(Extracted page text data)
# # #

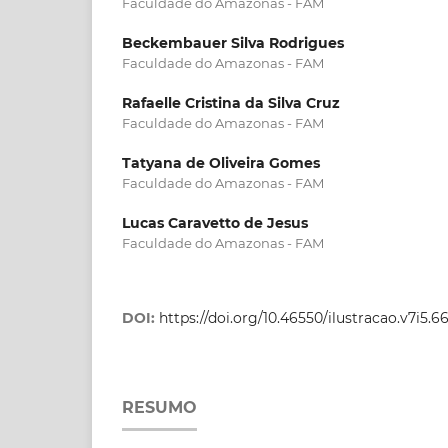
Faculdade do Amazonas - FAM
Beckembauer Silva Rodrigues
Faculdade do Amazonas - FAM
Rafaelle Cristina da Silva Cruz
Faculdade do Amazonas - FAM
Tatyana de Oliveira Gomes
Faculdade do Amazonas - FAM
Lucas Caravetto de Jesus
Faculdade do Amazonas - FAM
DOI:
https://doi.org/10.46550/ilustracao.v7i5.6
RESUMO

# # #

Exercise requirements: Read through the lines above and collect those that contain the string "Silva".

Solution to this task:
Beckembauer Silva Rodrigues
Rafaelle Cristina da Silva Cruz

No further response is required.